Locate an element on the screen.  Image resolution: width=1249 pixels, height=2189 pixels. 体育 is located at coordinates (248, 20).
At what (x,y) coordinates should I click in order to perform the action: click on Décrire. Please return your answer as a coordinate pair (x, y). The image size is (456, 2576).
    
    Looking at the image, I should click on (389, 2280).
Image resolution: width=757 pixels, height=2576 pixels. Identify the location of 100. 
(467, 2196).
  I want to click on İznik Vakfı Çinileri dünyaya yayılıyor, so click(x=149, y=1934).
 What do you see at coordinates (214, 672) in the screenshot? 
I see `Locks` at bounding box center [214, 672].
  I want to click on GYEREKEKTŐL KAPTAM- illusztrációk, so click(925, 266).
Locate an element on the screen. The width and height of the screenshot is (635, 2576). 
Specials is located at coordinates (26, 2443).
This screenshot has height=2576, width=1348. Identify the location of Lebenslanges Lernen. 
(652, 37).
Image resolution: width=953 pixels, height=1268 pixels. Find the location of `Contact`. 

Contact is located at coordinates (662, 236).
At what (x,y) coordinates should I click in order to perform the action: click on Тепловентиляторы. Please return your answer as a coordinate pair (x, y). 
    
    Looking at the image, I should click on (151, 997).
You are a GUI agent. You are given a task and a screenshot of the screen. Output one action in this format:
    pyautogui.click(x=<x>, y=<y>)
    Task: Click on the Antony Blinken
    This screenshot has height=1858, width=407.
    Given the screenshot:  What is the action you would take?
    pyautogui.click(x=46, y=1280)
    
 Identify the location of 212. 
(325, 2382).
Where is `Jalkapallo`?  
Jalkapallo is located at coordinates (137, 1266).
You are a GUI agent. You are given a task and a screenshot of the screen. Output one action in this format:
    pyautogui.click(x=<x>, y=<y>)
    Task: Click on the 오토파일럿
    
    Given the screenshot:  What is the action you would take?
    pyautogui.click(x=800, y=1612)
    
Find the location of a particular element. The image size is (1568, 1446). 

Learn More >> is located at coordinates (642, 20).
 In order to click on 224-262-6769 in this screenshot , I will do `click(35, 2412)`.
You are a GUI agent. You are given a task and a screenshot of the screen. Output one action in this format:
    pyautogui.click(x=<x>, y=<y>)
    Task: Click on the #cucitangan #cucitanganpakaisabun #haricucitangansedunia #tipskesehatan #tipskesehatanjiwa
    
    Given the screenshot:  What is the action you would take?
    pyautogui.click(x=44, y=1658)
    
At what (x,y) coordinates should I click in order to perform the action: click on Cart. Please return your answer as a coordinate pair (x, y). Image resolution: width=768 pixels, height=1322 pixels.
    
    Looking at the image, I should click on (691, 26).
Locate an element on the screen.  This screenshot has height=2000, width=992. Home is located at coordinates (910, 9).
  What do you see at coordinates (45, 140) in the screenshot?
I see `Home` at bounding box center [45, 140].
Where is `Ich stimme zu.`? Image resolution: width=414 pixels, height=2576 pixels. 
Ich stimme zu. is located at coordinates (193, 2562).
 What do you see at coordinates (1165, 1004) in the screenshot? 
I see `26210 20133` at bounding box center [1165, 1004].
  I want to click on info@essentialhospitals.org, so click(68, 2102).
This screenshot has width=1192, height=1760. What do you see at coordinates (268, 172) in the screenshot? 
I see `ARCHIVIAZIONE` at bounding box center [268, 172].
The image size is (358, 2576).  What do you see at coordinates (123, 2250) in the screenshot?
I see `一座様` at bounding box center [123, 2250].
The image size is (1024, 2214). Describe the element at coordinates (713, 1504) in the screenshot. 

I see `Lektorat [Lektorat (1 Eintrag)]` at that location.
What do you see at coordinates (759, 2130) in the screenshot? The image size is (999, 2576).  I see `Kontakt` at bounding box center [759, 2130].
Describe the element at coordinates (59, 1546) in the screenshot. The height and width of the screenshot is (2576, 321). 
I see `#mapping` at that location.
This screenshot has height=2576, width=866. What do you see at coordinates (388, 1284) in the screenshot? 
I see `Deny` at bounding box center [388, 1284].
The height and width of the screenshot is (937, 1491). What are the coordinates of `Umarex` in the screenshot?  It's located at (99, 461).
= = =
Description of the task:
The expected response reproduces all of the data precisely.

Exercise result:
Locate an element on the screen.  Image resolution: width=1249 pixels, height=2189 pixels. 体育 is located at coordinates (248, 20).
At what (x,y) coordinates should I click in order to perform the action: click on Décrire. Please return your answer as a coordinate pair (x, y). The image size is (456, 2576).
    
    Looking at the image, I should click on (389, 2280).
Image resolution: width=757 pixels, height=2576 pixels. Identify the location of 100. 
(467, 2196).
  I want to click on İznik Vakfı Çinileri dünyaya yayılıyor, so click(x=149, y=1934).
 What do you see at coordinates (214, 672) in the screenshot? 
I see `Locks` at bounding box center [214, 672].
  I want to click on GYEREKEKTŐL KAPTAM- illusztrációk, so click(925, 266).
Locate an element on the screen. The width and height of the screenshot is (635, 2576). 
Specials is located at coordinates (26, 2443).
This screenshot has height=2576, width=1348. Identify the location of Lebenslanges Lernen. 
(652, 37).
Image resolution: width=953 pixels, height=1268 pixels. Find the location of `Contact`. 

Contact is located at coordinates (662, 236).
At what (x,y) coordinates should I click in order to perform the action: click on Тепловентиляторы. Please return your answer as a coordinate pair (x, y). 
    
    Looking at the image, I should click on (151, 997).
You are a GUI agent. You are given a task and a screenshot of the screen. Output one action in this format:
    pyautogui.click(x=<x>, y=<y>)
    Task: Click on the Antony Blinken
    This screenshot has height=1858, width=407.
    Given the screenshot:  What is the action you would take?
    pyautogui.click(x=46, y=1280)
    
 Identify the location of 212. 
(325, 2382).
Where is `Jalkapallo`?  
Jalkapallo is located at coordinates (137, 1266).
You are a GUI agent. You are given a task and a screenshot of the screen. Output one action in this format:
    pyautogui.click(x=<x>, y=<y>)
    Task: Click on the 오토파일럿
    
    Given the screenshot:  What is the action you would take?
    pyautogui.click(x=800, y=1612)
    
Find the location of a particular element. The image size is (1568, 1446). 

Learn More >> is located at coordinates (642, 20).
 In order to click on 224-262-6769 in this screenshot , I will do `click(35, 2412)`.
You are a GUI agent. You are given a task and a screenshot of the screen. Output one action in this format:
    pyautogui.click(x=<x>, y=<y>)
    Task: Click on the #cucitangan #cucitanganpakaisabun #haricucitangansedunia #tipskesehatan #tipskesehatanjiwa
    
    Given the screenshot:  What is the action you would take?
    pyautogui.click(x=44, y=1658)
    
At what (x,y) coordinates should I click in order to perform the action: click on Cart. Please return your answer as a coordinate pair (x, y). Image resolution: width=768 pixels, height=1322 pixels.
    
    Looking at the image, I should click on (691, 26).
Locate an element on the screen.  This screenshot has height=2000, width=992. Home is located at coordinates (910, 9).
  What do you see at coordinates (45, 140) in the screenshot?
I see `Home` at bounding box center [45, 140].
Where is `Ich stimme zu.`? Image resolution: width=414 pixels, height=2576 pixels. 
Ich stimme zu. is located at coordinates (193, 2562).
 What do you see at coordinates (1165, 1004) in the screenshot? 
I see `26210 20133` at bounding box center [1165, 1004].
  I want to click on info@essentialhospitals.org, so click(68, 2102).
This screenshot has width=1192, height=1760. What do you see at coordinates (268, 172) in the screenshot? 
I see `ARCHIVIAZIONE` at bounding box center [268, 172].
The image size is (358, 2576).  What do you see at coordinates (123, 2250) in the screenshot?
I see `一座様` at bounding box center [123, 2250].
The image size is (1024, 2214). Describe the element at coordinates (713, 1504) in the screenshot. 

I see `Lektorat [Lektorat (1 Eintrag)]` at that location.
What do you see at coordinates (759, 2130) in the screenshot? The image size is (999, 2576).  I see `Kontakt` at bounding box center [759, 2130].
Describe the element at coordinates (59, 1546) in the screenshot. The height and width of the screenshot is (2576, 321). 
I see `#mapping` at that location.
This screenshot has height=2576, width=866. What do you see at coordinates (388, 1284) in the screenshot? 
I see `Deny` at bounding box center [388, 1284].
The height and width of the screenshot is (937, 1491). What are the coordinates of `Umarex` in the screenshot?  It's located at (99, 461).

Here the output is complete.